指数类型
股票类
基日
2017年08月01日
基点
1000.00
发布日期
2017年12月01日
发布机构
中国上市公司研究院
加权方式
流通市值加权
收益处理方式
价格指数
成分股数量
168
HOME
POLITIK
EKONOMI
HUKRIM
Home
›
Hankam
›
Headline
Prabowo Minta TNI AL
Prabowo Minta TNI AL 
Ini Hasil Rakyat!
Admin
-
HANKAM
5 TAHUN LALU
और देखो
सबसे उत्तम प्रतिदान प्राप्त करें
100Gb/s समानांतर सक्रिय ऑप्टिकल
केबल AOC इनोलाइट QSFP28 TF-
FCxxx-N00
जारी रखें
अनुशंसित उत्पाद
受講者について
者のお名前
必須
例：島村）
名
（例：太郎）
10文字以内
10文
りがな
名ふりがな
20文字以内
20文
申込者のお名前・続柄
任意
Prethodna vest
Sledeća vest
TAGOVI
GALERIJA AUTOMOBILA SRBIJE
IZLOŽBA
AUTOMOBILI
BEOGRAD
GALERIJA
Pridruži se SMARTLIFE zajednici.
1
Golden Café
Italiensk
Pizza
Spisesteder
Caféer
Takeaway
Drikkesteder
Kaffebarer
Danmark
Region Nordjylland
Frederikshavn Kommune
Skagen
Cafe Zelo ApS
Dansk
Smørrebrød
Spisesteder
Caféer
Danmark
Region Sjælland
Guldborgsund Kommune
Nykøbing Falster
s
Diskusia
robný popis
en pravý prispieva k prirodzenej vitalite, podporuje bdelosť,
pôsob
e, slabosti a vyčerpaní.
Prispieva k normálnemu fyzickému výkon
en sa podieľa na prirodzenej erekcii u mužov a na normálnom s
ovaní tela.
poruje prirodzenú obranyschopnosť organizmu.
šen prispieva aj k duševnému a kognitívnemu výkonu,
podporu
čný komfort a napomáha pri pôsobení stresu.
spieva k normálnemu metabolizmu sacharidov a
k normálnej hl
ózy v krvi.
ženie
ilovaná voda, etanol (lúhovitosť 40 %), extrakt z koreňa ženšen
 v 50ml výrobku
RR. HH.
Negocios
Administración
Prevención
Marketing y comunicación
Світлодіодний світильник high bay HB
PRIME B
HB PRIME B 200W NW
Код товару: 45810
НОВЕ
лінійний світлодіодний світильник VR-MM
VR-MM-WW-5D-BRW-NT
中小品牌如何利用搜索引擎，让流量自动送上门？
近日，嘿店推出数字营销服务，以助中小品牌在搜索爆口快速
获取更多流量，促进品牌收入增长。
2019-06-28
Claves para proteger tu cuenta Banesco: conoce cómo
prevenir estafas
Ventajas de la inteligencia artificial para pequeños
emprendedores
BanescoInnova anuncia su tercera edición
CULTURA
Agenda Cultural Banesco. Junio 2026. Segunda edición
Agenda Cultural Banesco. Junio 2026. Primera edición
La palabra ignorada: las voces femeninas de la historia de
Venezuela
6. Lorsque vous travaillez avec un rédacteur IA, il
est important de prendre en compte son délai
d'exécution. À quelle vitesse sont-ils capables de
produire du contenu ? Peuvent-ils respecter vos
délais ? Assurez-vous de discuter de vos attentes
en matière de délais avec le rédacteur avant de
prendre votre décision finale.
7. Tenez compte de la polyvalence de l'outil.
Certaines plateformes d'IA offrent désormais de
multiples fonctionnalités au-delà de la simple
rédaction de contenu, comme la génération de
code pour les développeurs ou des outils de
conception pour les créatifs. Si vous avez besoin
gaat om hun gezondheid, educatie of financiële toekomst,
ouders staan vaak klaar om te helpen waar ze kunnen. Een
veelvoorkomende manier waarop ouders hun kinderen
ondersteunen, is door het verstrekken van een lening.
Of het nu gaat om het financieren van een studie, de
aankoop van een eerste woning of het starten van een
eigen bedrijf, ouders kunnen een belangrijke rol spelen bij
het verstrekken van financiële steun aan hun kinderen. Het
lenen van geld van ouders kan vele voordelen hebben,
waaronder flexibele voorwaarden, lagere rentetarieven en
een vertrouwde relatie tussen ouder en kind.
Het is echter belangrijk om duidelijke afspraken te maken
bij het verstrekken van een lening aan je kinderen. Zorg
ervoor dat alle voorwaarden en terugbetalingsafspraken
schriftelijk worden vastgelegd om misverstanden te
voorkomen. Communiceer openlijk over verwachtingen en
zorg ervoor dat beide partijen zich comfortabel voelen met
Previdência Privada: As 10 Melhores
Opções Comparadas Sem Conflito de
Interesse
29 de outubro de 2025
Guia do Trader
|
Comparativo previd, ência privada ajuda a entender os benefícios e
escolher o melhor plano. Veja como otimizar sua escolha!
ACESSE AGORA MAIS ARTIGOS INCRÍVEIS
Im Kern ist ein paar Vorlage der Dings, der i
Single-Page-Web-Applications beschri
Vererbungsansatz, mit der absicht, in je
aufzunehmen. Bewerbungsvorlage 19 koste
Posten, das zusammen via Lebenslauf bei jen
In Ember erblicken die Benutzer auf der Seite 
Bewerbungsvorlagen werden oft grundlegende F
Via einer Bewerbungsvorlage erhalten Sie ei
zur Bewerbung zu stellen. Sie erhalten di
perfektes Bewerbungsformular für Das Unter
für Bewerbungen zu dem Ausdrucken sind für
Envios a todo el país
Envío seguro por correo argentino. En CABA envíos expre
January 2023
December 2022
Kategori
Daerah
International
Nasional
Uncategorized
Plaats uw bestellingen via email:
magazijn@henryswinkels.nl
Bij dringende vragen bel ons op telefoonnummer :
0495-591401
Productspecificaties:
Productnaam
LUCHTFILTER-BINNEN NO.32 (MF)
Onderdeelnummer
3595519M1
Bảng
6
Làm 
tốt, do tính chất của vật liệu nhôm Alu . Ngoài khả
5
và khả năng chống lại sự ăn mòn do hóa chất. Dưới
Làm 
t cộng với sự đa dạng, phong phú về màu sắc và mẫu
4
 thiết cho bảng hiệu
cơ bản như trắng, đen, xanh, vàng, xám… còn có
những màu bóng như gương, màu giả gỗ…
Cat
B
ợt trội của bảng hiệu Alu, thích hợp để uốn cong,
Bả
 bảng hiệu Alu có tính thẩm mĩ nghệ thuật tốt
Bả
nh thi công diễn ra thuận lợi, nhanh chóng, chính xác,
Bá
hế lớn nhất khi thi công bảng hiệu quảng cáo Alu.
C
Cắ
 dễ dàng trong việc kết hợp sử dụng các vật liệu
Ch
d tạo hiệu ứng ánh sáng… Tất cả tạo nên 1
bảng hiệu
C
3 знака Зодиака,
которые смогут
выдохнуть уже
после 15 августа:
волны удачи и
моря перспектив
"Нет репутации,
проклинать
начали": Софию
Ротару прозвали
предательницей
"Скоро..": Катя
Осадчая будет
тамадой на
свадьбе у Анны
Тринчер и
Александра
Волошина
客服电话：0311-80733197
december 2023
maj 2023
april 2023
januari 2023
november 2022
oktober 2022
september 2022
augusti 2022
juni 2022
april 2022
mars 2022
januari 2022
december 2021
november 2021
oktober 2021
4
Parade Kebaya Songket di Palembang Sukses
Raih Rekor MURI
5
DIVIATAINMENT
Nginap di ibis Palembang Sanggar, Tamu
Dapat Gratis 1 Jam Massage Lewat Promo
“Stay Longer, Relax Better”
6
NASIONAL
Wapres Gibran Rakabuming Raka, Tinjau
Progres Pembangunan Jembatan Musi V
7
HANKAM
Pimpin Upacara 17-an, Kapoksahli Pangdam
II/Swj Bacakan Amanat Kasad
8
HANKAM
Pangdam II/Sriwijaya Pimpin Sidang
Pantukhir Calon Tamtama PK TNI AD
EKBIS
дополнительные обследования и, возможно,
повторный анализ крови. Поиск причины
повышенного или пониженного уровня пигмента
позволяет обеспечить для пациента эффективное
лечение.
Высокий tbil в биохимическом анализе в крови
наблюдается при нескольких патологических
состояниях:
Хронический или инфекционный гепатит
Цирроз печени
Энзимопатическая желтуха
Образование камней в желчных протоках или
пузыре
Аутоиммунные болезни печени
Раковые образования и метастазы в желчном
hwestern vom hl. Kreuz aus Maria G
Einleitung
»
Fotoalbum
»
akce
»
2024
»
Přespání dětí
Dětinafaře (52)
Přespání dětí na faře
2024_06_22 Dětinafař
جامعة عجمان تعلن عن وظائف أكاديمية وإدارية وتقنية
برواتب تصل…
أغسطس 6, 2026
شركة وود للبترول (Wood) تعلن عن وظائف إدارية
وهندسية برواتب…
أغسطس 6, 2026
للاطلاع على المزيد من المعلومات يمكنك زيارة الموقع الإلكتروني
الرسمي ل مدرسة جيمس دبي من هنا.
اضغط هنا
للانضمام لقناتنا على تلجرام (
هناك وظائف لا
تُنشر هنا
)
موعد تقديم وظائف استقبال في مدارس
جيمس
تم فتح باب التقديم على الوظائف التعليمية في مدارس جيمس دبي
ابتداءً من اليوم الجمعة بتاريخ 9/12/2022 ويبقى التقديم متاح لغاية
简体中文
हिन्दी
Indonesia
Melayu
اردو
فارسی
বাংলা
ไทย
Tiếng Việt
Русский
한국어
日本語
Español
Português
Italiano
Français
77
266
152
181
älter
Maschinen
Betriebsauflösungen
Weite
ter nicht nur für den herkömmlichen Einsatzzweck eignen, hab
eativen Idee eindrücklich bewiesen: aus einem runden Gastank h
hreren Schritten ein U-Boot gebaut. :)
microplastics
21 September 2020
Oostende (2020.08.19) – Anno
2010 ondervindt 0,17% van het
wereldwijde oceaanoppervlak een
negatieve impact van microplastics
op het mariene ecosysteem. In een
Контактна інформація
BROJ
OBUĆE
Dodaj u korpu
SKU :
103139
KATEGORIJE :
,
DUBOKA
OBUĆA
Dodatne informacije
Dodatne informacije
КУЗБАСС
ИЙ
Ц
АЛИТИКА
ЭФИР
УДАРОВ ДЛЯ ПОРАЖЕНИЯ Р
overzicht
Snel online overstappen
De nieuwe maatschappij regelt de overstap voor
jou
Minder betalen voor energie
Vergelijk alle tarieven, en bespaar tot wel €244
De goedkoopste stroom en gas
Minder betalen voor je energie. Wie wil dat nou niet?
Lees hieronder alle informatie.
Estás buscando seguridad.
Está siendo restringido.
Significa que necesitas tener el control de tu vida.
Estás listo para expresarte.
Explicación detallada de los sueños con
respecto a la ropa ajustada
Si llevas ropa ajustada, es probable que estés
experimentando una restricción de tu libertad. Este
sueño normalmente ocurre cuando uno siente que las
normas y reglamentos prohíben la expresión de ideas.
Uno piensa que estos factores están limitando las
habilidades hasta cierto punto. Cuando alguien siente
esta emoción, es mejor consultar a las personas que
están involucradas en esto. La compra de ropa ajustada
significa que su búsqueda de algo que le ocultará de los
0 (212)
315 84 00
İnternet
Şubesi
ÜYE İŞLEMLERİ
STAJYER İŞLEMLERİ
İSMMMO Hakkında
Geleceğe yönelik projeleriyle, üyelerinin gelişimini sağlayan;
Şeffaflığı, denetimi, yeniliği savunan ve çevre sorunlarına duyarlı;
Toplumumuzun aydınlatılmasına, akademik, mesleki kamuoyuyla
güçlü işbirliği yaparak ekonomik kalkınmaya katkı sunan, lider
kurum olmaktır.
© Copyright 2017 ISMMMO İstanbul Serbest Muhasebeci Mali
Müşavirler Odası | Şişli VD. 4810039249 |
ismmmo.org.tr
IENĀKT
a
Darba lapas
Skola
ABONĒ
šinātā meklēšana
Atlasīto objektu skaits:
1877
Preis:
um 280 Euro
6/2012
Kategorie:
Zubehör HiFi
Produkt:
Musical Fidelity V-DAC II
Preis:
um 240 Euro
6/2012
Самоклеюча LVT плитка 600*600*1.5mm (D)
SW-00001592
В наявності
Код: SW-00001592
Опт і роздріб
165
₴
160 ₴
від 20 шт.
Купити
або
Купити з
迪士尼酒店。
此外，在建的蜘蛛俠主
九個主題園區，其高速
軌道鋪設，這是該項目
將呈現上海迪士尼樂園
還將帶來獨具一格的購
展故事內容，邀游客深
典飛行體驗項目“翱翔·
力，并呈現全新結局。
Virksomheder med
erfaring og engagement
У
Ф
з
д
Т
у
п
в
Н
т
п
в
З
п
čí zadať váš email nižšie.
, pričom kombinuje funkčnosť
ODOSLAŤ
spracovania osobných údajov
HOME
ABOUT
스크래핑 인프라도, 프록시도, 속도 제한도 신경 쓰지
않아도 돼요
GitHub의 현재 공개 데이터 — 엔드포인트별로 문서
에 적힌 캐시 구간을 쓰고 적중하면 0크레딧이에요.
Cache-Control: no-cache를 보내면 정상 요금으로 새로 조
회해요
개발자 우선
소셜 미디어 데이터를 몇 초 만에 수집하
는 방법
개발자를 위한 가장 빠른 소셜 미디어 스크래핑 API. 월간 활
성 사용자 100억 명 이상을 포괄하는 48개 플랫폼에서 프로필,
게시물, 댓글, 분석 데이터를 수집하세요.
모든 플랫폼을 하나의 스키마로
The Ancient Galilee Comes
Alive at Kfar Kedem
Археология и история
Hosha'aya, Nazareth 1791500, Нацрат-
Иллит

● Your goal:
Show each line of the listing that holds the string "ervoor".

● Your solution:
ervoor dat alle voorwaarden en terugbetalingsafspraken
zorg ervoor dat beide partijen zich comfortabel voelen met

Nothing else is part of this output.